HELLO FOLKS. i can't believe i'll be home in less than a week!! after finally leaving Coimbra, i headed down south to a small little beach town called Zambujeria do Mar (say that 5xs fast!) with little detours to Nazare and Evora, two cute towns on my way there :) Since it’s calm & serene and surrounded by beautiful, wild nature… a lot of portuguese people recommended I stop by Zambujeria... and since the thought of partying it up on a crowded beach, surrounded by drunkards with loud music blasting in the background does not really appeal to me nowadays, i decided to take the R&R route, which I’ve enjoyed immensely!
I can’t say I’ve done a ton, other than try to even out my tan/flashing the world/showing off my b(o)(o)bs (#freethenipple), climb up unmarked paths to watch stunning sunsets, jump in and out of the Atlantic (i’ve forgotten how cold the ocean is!!!), NOT laugh at all the penises i’ve seen on the nude beach (see.. i’m becoming so mature!), eat good food with even better company (hi Gintare, Mario & Toni ;)), and finish a few books, including Norweigan Wood by haruki murakami… which I’ve become totally obsessed with… there were just so many great quotes that really struck a chord with me, including this gem:
"I don't give a damn about power and money per se. Really, I don't. I may be a selfish bastard, but I'm incredibly cool about shit like that. I could be a Zen saint. The one thing I do have, though, is curiosity. I want to see what I can do out there in the big, tough world.”
"And you have no use for 'ideals' I suppose?"
"Life doesn't require ideals. It requires standards of action."
Perhaps it’s because its nearing towards the end of my trip (the first part anyway!), but I’ve done a lot of thinking and reflecting these past few days.. When i was having dinner with a group of nice German guys, one of them (Mario) asked me what i was afraid of, since i seemed pretty fearless to him. I replied something along the lines of “snakes and frogs but when it comes to situations and circumstances… i can’t live my life fearing the what-ifs” …. which i definitely think is true, but maybe not the only thing i'm scared of. His question started to make me think. and after some contemplation, i guess i would say my biggest fear in life would be ending up alone… not because i hate being alone.. but because i really, really enjoy it.

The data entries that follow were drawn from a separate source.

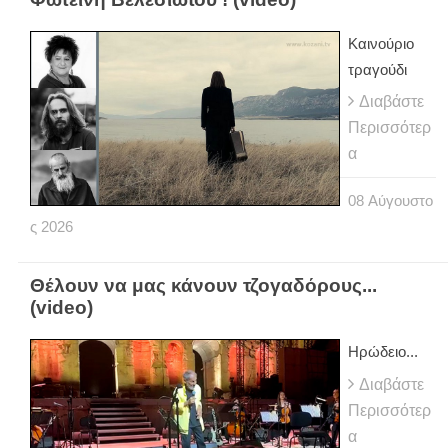
Καινούριο
τραγούδι
Διαβάστε
Περισσότερ
α
08
Αύγουστο
ς
2026
Θέλουν να μας κάνουν τζογαδόρους...
(video)
Ηρώδειο...
Διαβάστε
Περισσότερ
α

As someone who grew up as an only child with a single, working mother, i’m used to being by myself…it’s never been weird for me to eat a meal alone, wander around by myself, or enjoy a drink without anyone else around (though that just maybe would make me an alcoholic…) i like being independent and being able to do things on a whim because i feel like, without any compromise...i do what i want :) i, of course, enjoy being around people (i’d say most people would call me extremely extroverted) but it does get exhausting… i like my peace and quiet as much as i like being with my friends & family.. and sometimes nice strangers :) But i guess being alone is far different than being lonely, which is another question people ask me about... and as someone whose been traveling solo for the past 5 months, i've never felt lonely, with the exception of when i found out my cousin died.... i've always had company when i've wanted it (and sometimes even when I didn't!) being lonely doesn't really worry me too much though since i am little miss chatterbox (#noshame)
I've also spent a lot of time thinking about everything i'm going to eat when i get back home.. bagels, curry, sushi, and such NOMNOMNOM... MISSED IT SO MUCH!!!
OKAY GOSH this is getting tooooooo serious. i’ll leave u with a picture of the bloody aftermath following 5 minutes of playing soccer with some locals. i’ve attempted workout a bit since i’ve gotten here, which turned out to be disastrous because I’m out of shape (the beers and wine have caught up to me!) so i nearly vomited after running 5KM (a lot of up it uphill, to be fair!) LALALA.